Brian, If Ishwar Puri is correct about our Astral Body living 1-3 thousand years, depending on Karma, and our Causal body living another million years or more, then to me, Sach Khand most likely happens on other less dense, higher Spiritual plants that Earth, and if we do have to reincarnate, it will be on higher Spiritual Planets as taught by Khrishna in The Bhagavad Gita. It all lines up perfectly. You can have your individuality, and KEEP it, not loosing all the positive things and knowledge you have done in this life and past lives.

Don't give up, and throw out the baby with the bad karma bath water.

Jim provided a quote from Kardec:

"Can anything be more agonizing that the idea that we are doomed to utter and absolute destruction, that our dearest affections, our intelligence, our knowledge so laboriously acquired, are all to be dissolved, thrown away, and lost forever?"

--This of course is the motivation for much religious/spiritual belief. Even if the religion is irrational and without tangible, objective, empirical evidence of its veracity, people still choose to believe in order to assuage their fears which can amount to terror, even panic, in realizing their eventual eternal annihilation.

Kardec says: "Why should we strive to become wiser or better? Why should we lay any restraint on our passions? Why should we weary ourselves with effort and study, if our exertions are to bear no fruit? If, erelong, perhaps tomorrow, all that we have done is to be of no further use to us?"

--Certainty of annihilation does not mean that a person will succumb to moral depravity or give up striving and living. We are here now and we do have this life to live however long it will last. Some people may not believe in a spiritual or eternal meaning to life but they do manage to find meaning in the here and now via their vocations, pursuits and relationships which can provide enjoyment and/or benefit to others even if they know one day they may be really, really old and definitely really, really dead.

Most people, believers in God or not, also find that behaving justly towards others makes for a better life for themselves than being ruthless, selfish and unkind. Religion does not necessarily confer good character and being without it does not necessitate a descent into barbarity and a meaningless life. Good, ethical values can be taught as a functional way of life in lieu of religion or superstition.

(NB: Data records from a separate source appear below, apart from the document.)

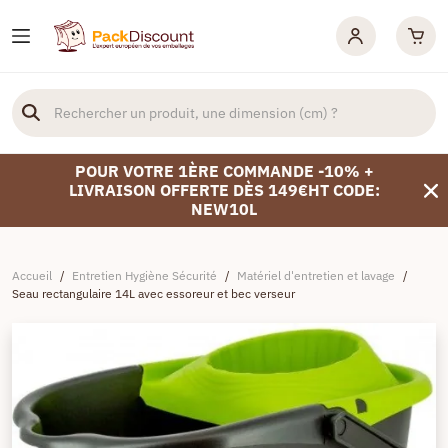
POUR VOTRE 1ÈRE COMMANDE -10% +
LIVRAISON OFFERTE DÈS 149€HT CODE:
NEW10L
Accueil
/
Entretien Hygiène Sécurité
/
Matériel d'entretien et lavage
/
Seau rectangulaire 14L avec essoreur et bec verseur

Kardec writes: "There is another doctrine that repudiates the qualification of “Materialist,” because it admits the existence of a principle distinct from matter; we allude to that which asserts that each individual soul is to be absorbed in the Universal Whole. According to this doctrine, each human being assimilates, at birth, a particle of this principle, which constitutes his soul and gives him life, intelligence and sentiment. At death, this soul returns to the common source, and is merged in infinity as a drop of water is merged in the ocean. barbarity and a meaningless life."

--He is assuming that the "soul" is not already absorbed into the "Universal Whole". It may be that our sense of "I-ness" is merely a temporary condition, an illusion of our minds, but that our underlying essence was prior to, during, and after our present existence always absorbed in the Universal Whole.